== What you have to do ==
Type out the lines below exactly, pictures excluded.
=== Data for processing ===
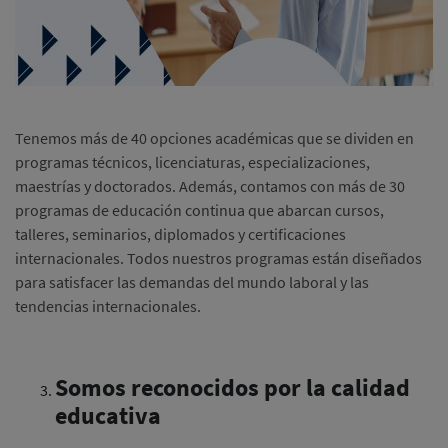
Tenemos más de 40 opciones académicas que se dividen en
programas técnicos, licenciaturas, especializaciones,
maestrías y doctorados. Además, contamos con más de 30
programas de educación continua que abarcan cursos,
talleres, seminarios, diplomados y certificaciones
internacionales. Todos nuestros programas están diseñados
para satisfacer las demandas del mundo laboral y las
tendencias internacionales.
Somos reconocidos por la calidad
educativa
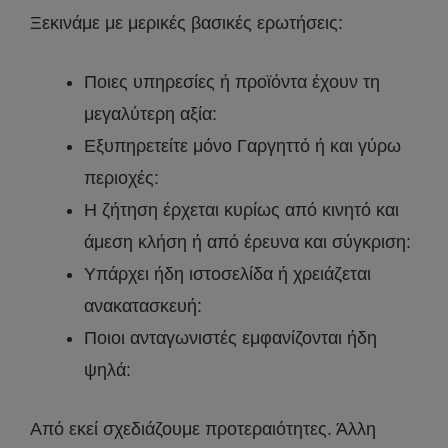
Ξεκινάμε με μερικές βασικές ερωτήσεις:
Ποιες υπηρεσίες ή προϊόντα έχουν τη
μεγαλύτερη αξία:
Εξυπηρετείτε μόνο Γαργηττό ή και γύρω
περιοχές:
Η ζήτηση έρχεται κυρίως από κινητό και
άμεση κλήση ή από έρευνα και σύγκριση:
Υπάρχει ήδη ιστοσελίδα ή χρειάζεται
ανακατασκευή:
Ποιοι ανταγωνιστές εμφανίζονται ήδη
ψηλά:
Από εκεί σχεδιάζουμε προτεραιότητες. Άλλη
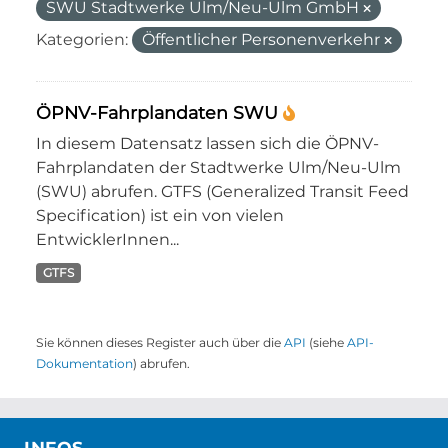
SWU Stadtwerke Ulm/Neu-Ulm GmbH
Kategorien:
Öffentlicher Personenverkehr
ÖPNV-Fahrplandaten SWU
In diesem Datensatz lassen sich die ÖPNV-
Fahrplandaten der Stadtwerke Ulm/Neu-Ulm
(SWU) abrufen. GTFS (Generalized Transit Feed
Specification) ist ein von vielen
EntwicklerInnen...
GTFS
Sie können dieses Register auch über die
API
(siehe
API-
Dokumentation
) abrufen.
INFOS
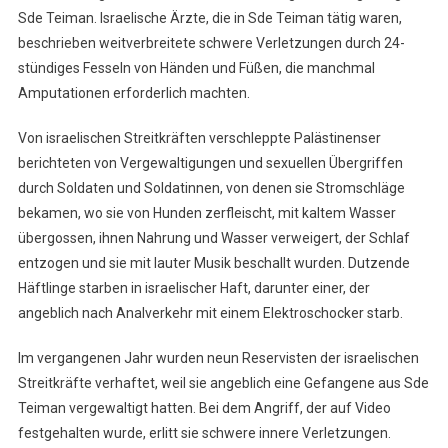
Sde Teiman. Israelische Ärzte, die in Sde Teiman tätig waren,
beschrieben weitverbreitete schwere Verletzungen durch 24-
stündiges Fesseln von Händen und Füßen, die manchmal
Amputationen erforderlich machten.
Von israelischen Streitkräften verschleppte Palästinenser
berichteten von Vergewaltigungen und sexuellen Übergriffen
durch Soldaten und Soldatinnen, von denen sie Stromschläge
bekamen, wo sie von Hunden zerfleischt, mit kaltem Wasser
übergossen, ihnen Nahrung und Wasser verweigert, der Schlaf
entzogen und sie mit lauter Musik beschallt wurden. Dutzende
Häftlinge starben in israelischer Haft, darunter einer, der
angeblich nach Analverkehr mit einem Elektroschocker starb.
Im vergangenen Jahr wurden neun Reservisten der israelischen
Streitkräfte verhaftet, weil sie angeblich eine Gefangene aus Sde
Teiman vergewaltigt hatten. Bei dem Angriff, der auf Video
festgehalten wurde, erlitt sie schwere innere Verletzungen.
===
== Response to this task ==
Tenemos más de 40 opciones académicas que se dividen en
programas técnicos, licenciaturas, especializaciones,
maestrías y doctorados. Además, contamos con más de 30
programas de educación continua que abarcan cursos,
talleres, seminarios, diplomados y certificaciones
internacionales. Todos nuestros programas están diseñados
para satisfacer las demandas del mundo laboral y las
tendencias internacionales.
Somos reconocidos por la calidad
educativa
Ξεκινάμε με μερικές βασικές ερωτήσεις:
Ποιες υπηρεσίες ή προϊόντα έχουν τη
μεγαλύτερη αξία:
Εξυπηρετείτε μόνο Γαργηττό ή και γύρω
περιοχές:
Η ζήτηση έρχεται κυρίως από κινητό και
άμεση κλήση ή από έρευνα και σύγκριση:
Υπάρχει ήδη ιστοσελίδα ή χρειάζεται
ανακατασκευή:
Ποιοι ανταγωνιστές εμφανίζονται ήδη
ψηλά:
Από εκεί σχεδιάζουμε προτεραιότητες. Άλλη
SWU Stadtwerke Ulm/Neu-Ulm GmbH
Kategorien:
Öffentlicher Personenverkehr
ÖPNV-Fahrplandaten SWU
In diesem Datensatz lassen sich die ÖPNV-
Fahrplandaten der Stadtwerke Ulm/Neu-Ulm
(SWU) abrufen. GTFS (Generalized Transit Feed
Specification) ist ein von vielen
EntwicklerInnen...
GTFS
Sie können dieses Register auch über die
API
(siehe
API-
Dokumentation
) abrufen.
INFOS
Sde Teiman. Israelische Ärzte, die in Sde Teiman tätig waren,
beschrieben weitverbreitete schwere Verletzungen durch 24-
stündiges Fesseln von Händen und Füßen, die manchmal
Amputationen erforderlich machten.
Von israelischen Streitkräften verschleppte Palästinenser
berichteten von Vergewaltigungen und sexuellen Übergriffen
durch Soldaten und Soldatinnen, von denen sie Stromschläge
bekamen, wo sie von Hunden zerfleischt, mit kaltem Wasser
übergossen, ihnen Nahrung und Wasser verweigert, der Schlaf
entzogen und sie mit lauter Musik beschallt wurden. Dutzende
Häftlinge starben in israelischer Haft, darunter einer, der
angeblich nach Analverkehr mit einem Elektroschocker starb.
Im vergangenen Jahr wurden neun Reservisten der israelischen
Streitkräfte verhaftet, weil sie angeblich eine Gefangene aus Sde
Teiman vergewaltigt hatten. Bei dem Angriff, der auf Video
festgehalten wurde, erlitt sie schwere innere Verletzungen.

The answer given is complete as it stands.